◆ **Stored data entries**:
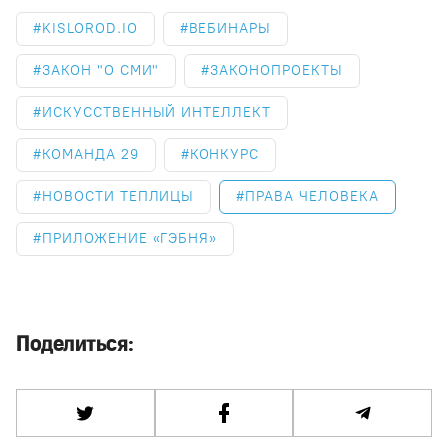
KISLOROD.IO
ВЕБИНАРЫ
ЗАКОН "О СМИ"
ЗАКОНОПРОЕКТЫ
ИСКУССТВЕННЫЙ ИНТЕЛЛЕКТ
КОМАНДА 29
КОНКУРС
НОВОСТИ ТЕПЛИЦЫ
ПРАВА ЧЕЛОВЕКА
ПРИЛОЖЕНИЕ «ГЭБНЯ»
Поделиться:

◆ **Your task**: Only a word-for-word repetition of the lines from the one containing "НОВОСТИ ТЕПЛИЦЫ" to the final line of the data above counts as the answer.

◆ **Written reply**:
НОВОСТИ ТЕПЛИЦЫ
ПРАВА ЧЕЛОВЕКА
ПРИЛОЖЕНИЕ «ГЭБНЯ»
Поделиться:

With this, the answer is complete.